Go through the listing below and output exactly the line with "يؤثر تغليف الطعام", the line with "علامتك التجارية للمستهلكين.", and each line between; omit the rest.
━━━━━ Dataset records
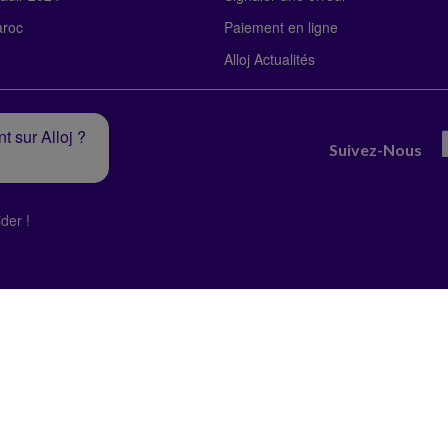
roc
Paiement en ligne
Alloj Actualités
t sur Alloj ?
Suivez-Nous
der !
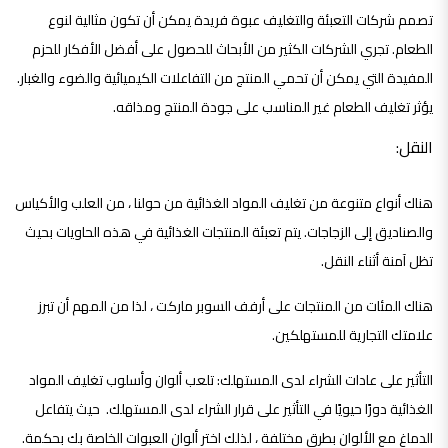
تصمم شركات التعبئة والتغليف عبوة فريدة يمكن أن تكون مثالية لنوع
الطعام. تجري الشركات الكثير من الأبحاث للحصول على أفضل الأفكار للحزم
المفيدة التي يمكن أن تحمي المنتج من التفاعلات الكيميائية والضوء والغبار.
يؤثر تغليف الطعام غير المناسب على جودة المنتج ومذاقه.
النقل:
هناك أنواع متنوعة من تغليف المواد الغذائية من حولنا ، من العلب والأكياس
والصناديق إلى الزجاجات. يتم تعبئة المنتجات الغذائية في هذه الحاويات بحيث
تظل آمنة أثناء النقل.
هناك المئات من المنتجات على أرفف السوبر ماركت ، لذا من المهم أن تبرز
علامتك التجارية للمستهلكين.
التأثير على عادات الشراء لدى المستهلك: تلعب ألوان وأسلوب تغليف المواد
الغذائية دورًا حيويًا في التأثير على قرار الشراء لدى المستهلك. حيث يتفاعل
الدماغ مع الألوان بطرق مختلفة ، لذلك اختر ألوان العبوات الخاصة بك بحكمة.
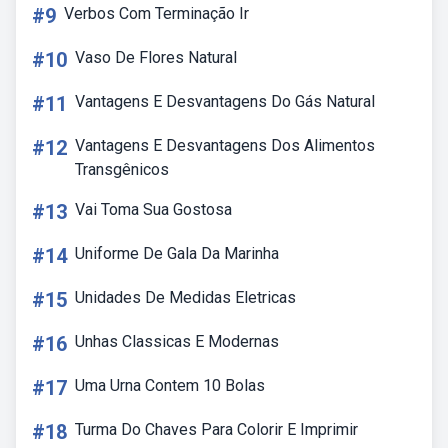
#9
Verbos Com Terminação Ir
#10
Vaso De Flores Natural
#11
Vantagens E Desvantagens Do Gás Natural
#12
Vantagens E Desvantagens Dos Alimentos
Transgênicos
#13
Vai Toma Sua Gostosa
#14
Uniforme De Gala Da Marinha
#15
Unidades De Medidas Eletricas
#16
Unhas Classicas E Modernas
#17
Uma Urna Contem 10 Bolas
#18
Turma Do Chaves Para Colorir E Imprimir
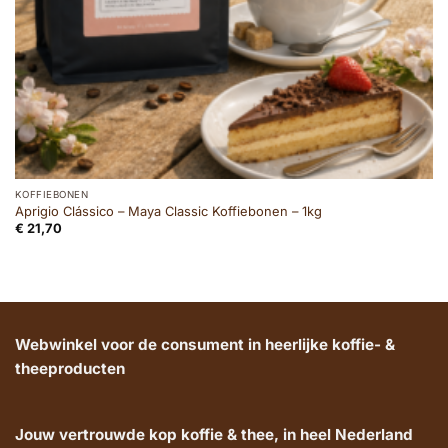
KOFFIEBONEN
Aprigio Clássico – Maya Classic Koffiebonen – 1kg
€
21,70
Webwinkel voor de consument in heerlijke koffie- &
theeproducten
Jouw vertrouwde kop koffie & thee, in heel Nederland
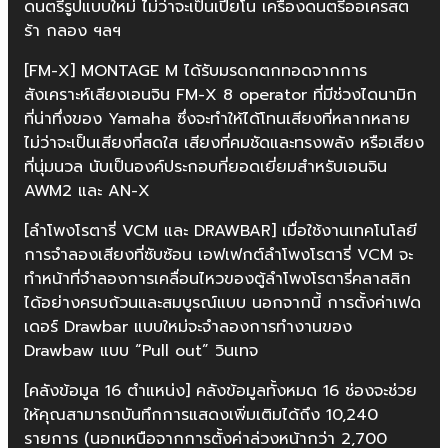
ดนตรีรูปแบบใหม่ ไม่ว่าจะเป็นเปียโน เครื่องดนตรีออเครสต
ร้า กลอง ฯลฯ
[FM-X] MONTAGE M ได้รับมรดกตกทอดจากการ
สังเคราะห์เสียงเอนจิน FM-X 8 operator ที่มีช่วงไดนามิก
ที่น่าทึ่งของ Yamaha ซึ่งจะทำให้ได้โทนเสียงที่หลากหลาย
ไม่ว่าจะเป็นเสียงที่สดใส เสียงที่คมชัดและทรงพลัง หรือเสียง
ที่นุ่มนวล นับเป็นองค์ประกอบที่ยอดเยี่ยมสำหรับเอนจิน
AWM2 และ AN-X
[ลำโพงโรตารี่ VCM และ DRAWBAR] เมื่อใช้งานเทคโนโลยี
การจำลองเสียงที่ซับซ้อน เอฟเฟกต์ลำโพงโรตารี่ VCM จะ
ทำหน้าที่จำลองการเคลื่อนไหวของตู้ลำโพงโรตารี่คลาสสิก
ได้อย่างครบถ้วนและสมบูรณ์แบบ นอกจากนี้ การตั้งค่าเฟด
เดอร์ Drawbar แบบใหม่จะจำลองการทำงานของ
Drawbaw แบบ “Pull out” วินเทจ
[คลังข้อมูล 16 ตำแหน่ง] คลังข้อมูลทั้งหมด 16 ช่องจะช่วย
ให้คุณสามารถบันทึกการแสดงเพิ่มเติมได้ถึง 10,240
รายการ (นอกเหนือจากการตั้งค่าล่วงหน้ากว่า 2,700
━━━━━━━━━━
◆ Exercise result
يؤثر تغليف الطعام غير المناسب على جودة المنتج ومذاقه.
النقل:
هناك أنواع متنوعة من تغليف المواد الغذائية من حولنا ، من العلب والأكياس
والصناديق إلى الزجاجات. يتم تعبئة المنتجات الغذائية في هذه الحاويات بحيث
تظل آمنة أثناء النقل.
هناك المئات من المنتجات على أرفف السوبر ماركت ، لذا من المهم أن تبرز
علامتك التجارية للمستهلكين.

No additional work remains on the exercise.